L'apparecchio, costato 10mila euro, è il frutto di una donazione della associazione Cuore Amico di Mirano Onlus e si inserisce all'interno di un progetto di ampio respiro che vede la associazione, presieduta da Nicolò Cammarata, promotrice e sostenitrice della prevenzione fatta a 360 gradi nella Ulss 13. "Una associazione generosa – ha ricordato il direttore generale dell'Ulss 13 Gino Gumirato – sempre vicina e attenta ai bisogni di questa Azienda e ai suoi utenti. Numerose negli anni, infatti, sono state le donazioni: dalle attrezzature per le nostre palestre a strumentazioni per la riabilitazione cardiologica fino alla donazione di borse di studio per i nostri cardiologi. Un grazie, quindi, per la sensibilità e il sostegno concreto che ci permette di garantire una buona sanità".

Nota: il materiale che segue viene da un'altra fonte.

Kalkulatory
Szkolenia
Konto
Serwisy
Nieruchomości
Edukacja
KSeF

Ma come funziona questo nuovo apparecchio? "E' uno strumento di piccole dimensioni – ha evidenziato il primario di Cardiologia Daniele D'Este – che permette di dosare il BNP (ormone che rilascia il cuore quando non sta bene) prelevando una piccolissima dose di sangue (l'evoluzione e l'efficacia di questa tecnica emerge anche dal recente studio eseguito dalla Cardiologia di Chioggia dove si evidenzia una esperienza da BNP da dito o "finger BNP). In questo modo è possibile, in soli dieci minuti, avere il risultato dell'esame che, se normale, consente pressoché di escludere uno scompenso cardiaco. Al contrario, lo invia ad ulteriori accertamenti”.

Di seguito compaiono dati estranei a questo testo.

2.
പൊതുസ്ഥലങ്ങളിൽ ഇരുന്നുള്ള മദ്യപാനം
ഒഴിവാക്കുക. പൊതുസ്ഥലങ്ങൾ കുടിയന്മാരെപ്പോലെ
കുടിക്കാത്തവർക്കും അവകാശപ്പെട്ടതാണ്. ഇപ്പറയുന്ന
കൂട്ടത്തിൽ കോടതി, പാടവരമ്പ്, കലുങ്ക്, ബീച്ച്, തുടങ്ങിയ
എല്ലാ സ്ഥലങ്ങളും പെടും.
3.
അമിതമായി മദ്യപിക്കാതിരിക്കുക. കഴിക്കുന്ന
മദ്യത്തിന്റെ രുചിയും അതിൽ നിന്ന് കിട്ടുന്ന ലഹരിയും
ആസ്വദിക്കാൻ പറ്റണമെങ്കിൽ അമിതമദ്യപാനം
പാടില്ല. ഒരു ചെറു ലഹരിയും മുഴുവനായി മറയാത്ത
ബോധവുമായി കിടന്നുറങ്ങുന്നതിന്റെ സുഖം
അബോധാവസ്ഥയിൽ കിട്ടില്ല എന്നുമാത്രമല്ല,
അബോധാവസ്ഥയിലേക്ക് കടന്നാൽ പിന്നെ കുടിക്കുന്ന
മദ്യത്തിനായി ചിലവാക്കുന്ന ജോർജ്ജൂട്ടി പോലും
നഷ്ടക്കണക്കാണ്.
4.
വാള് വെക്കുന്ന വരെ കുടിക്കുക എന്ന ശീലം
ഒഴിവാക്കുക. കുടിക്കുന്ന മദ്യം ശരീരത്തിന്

Talvolta la diagnosi di accertamento di scompenso cardiaco prevede tutta una serie di esami sia di Laboratorio che di diagnostica strumentale.
"La più importante applicazione del BNP – ha continuato il primario della Cardiologia di Dolo – riguarda la diagnosi di scompenso cardiaco acuto. In molti pazienti infatti la diagnosi di scompenso cardiaco non è agevole, perché la mancanza di respiro (”dispnea”) che è sintomo comune nello scompenso acuto può essere dovuta anche ad altre cause, soprattutto relative a malattie polmonari. Un’altra importante applicazione del dosaggio del BNP riguarda il monitoraggio della malattia nei pazienti che abbiano già uno scompenso cardiaco accertato. In questi pazienti i valori del BNP ci indicano se la situazione è sotto controllo o se invece, prima ancora che compaiano i segni e i sintomi clinici di un aggravamento, quel paziente sta peggiorando e dunque deve essere seguito con attenzione potenziando la terapia cardioattiva". Attualmente nella Ulss 13 sono seguiti circa 450 scompensati, di cui 150 a Dolo, su un totale presunto di 3500.